Banks avoid Christmas parties so as not to offend the public

With the increase in scandals and the number of banks still dependent on the public purse, the 2013 Christmas party season for most banks is about decency over corruption.

Big festive parties are being avoided for fear of an angry public. Some events are even being switched to January when having such parties is cheaper. Some financial institutions are even opting for carol concerts in order to raise money for charity.

According to a senior investment banker, it is important for them not to be seen to be enjoying themselves. Before the global financial crisis that took place in 2008, a specially erected tent n London’s Canary Wharf offered Christmas bashes that had a sit-down dinner, some champagne and a band for banks like HSBC and Lehman Brothers.

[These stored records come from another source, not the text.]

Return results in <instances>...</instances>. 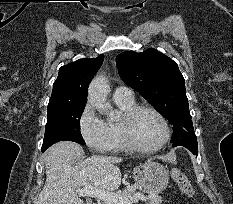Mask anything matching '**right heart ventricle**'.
Returning a JSON list of instances; mask_svg holds the SVG:
<instances>
[{"mask_svg": "<svg viewBox=\"0 0 233 204\" xmlns=\"http://www.w3.org/2000/svg\"><path fill=\"white\" fill-rule=\"evenodd\" d=\"M114 102L118 107V109L120 110L121 114H123L124 112L128 111L129 109L135 106L134 99H129V100L114 99ZM106 125L111 138L110 150L120 151L127 149L122 138L119 121H109L106 123Z\"/></svg>", "mask_w": 233, "mask_h": 204, "instance_id": "obj_1", "label": "right heart ventricle"}]
</instances>
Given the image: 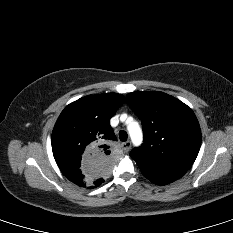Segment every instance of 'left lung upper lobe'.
<instances>
[{
    "label": "left lung upper lobe",
    "mask_w": 233,
    "mask_h": 233,
    "mask_svg": "<svg viewBox=\"0 0 233 233\" xmlns=\"http://www.w3.org/2000/svg\"><path fill=\"white\" fill-rule=\"evenodd\" d=\"M143 126L144 143L130 156L139 164L189 170L201 145V130L192 109L163 92L127 94Z\"/></svg>",
    "instance_id": "1"
}]
</instances>
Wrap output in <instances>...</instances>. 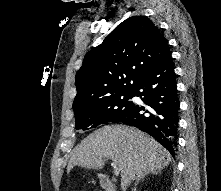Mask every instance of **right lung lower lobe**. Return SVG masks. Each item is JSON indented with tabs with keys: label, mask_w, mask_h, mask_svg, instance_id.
Listing matches in <instances>:
<instances>
[{
	"label": "right lung lower lobe",
	"mask_w": 221,
	"mask_h": 191,
	"mask_svg": "<svg viewBox=\"0 0 221 191\" xmlns=\"http://www.w3.org/2000/svg\"><path fill=\"white\" fill-rule=\"evenodd\" d=\"M133 96L140 97L145 106L133 103L130 111L119 122L148 133L175 155L180 103L171 52L137 83Z\"/></svg>",
	"instance_id": "1"
}]
</instances>
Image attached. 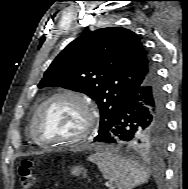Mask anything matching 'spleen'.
Wrapping results in <instances>:
<instances>
[{
	"instance_id": "obj_1",
	"label": "spleen",
	"mask_w": 188,
	"mask_h": 189,
	"mask_svg": "<svg viewBox=\"0 0 188 189\" xmlns=\"http://www.w3.org/2000/svg\"><path fill=\"white\" fill-rule=\"evenodd\" d=\"M88 160L95 163L104 178L114 182L118 189H132L149 179V174L143 167L109 151L97 152Z\"/></svg>"
}]
</instances>
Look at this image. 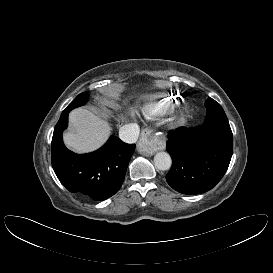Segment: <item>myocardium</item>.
<instances>
[{"instance_id":"obj_1","label":"myocardium","mask_w":273,"mask_h":273,"mask_svg":"<svg viewBox=\"0 0 273 273\" xmlns=\"http://www.w3.org/2000/svg\"><path fill=\"white\" fill-rule=\"evenodd\" d=\"M184 118H185V113L184 112H180L176 118H175V125L178 127V126H181L184 122Z\"/></svg>"}]
</instances>
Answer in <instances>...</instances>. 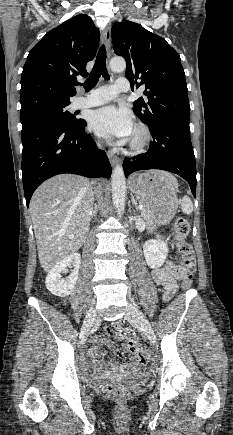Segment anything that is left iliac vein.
<instances>
[{"mask_svg": "<svg viewBox=\"0 0 233 435\" xmlns=\"http://www.w3.org/2000/svg\"><path fill=\"white\" fill-rule=\"evenodd\" d=\"M127 321L131 323H136L143 331L150 343H154L155 334L154 331L145 317V315L140 311V309L132 304L127 307V312L125 315Z\"/></svg>", "mask_w": 233, "mask_h": 435, "instance_id": "obj_1", "label": "left iliac vein"}]
</instances>
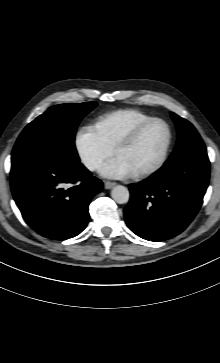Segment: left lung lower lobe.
I'll return each instance as SVG.
<instances>
[{"label":"left lung lower lobe","instance_id":"obj_1","mask_svg":"<svg viewBox=\"0 0 220 363\" xmlns=\"http://www.w3.org/2000/svg\"><path fill=\"white\" fill-rule=\"evenodd\" d=\"M209 174L207 152L167 160L149 178L130 185V202L124 209L128 227L149 241L178 235L200 209Z\"/></svg>","mask_w":220,"mask_h":363}]
</instances>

Five years down the line, Lehman Brothers no longer exists, and parties for employees are very rare. Currently, London’s financial institutions are chipping in some modest sums between £20 and £50 per head for Christmas while in some companies employees are funding their own Christmas celebrations.

According to Ruth Lawton-Owen, the sales and marketing director for event firms Blue Strawberry and Table Talk that has major investment companies and banks as its major clients, indicated that since 2009 when the recession hit really hard, there has been an increase in client awareness about what is considered decent.

The Largest bank in Europe, HSBC did not comment on how its employees would celebrate this year. Currently, entertainment budgets are mainly dedicated to clients and parties need to have a clear business mind. Lawton-Owen added that at the moment no-one would throw their money any more, if there is a party, the boss would want to know from employees, if they were able to get business deals from the party. She went on to say that most events take place in January when firms can be able to negotiate better deals.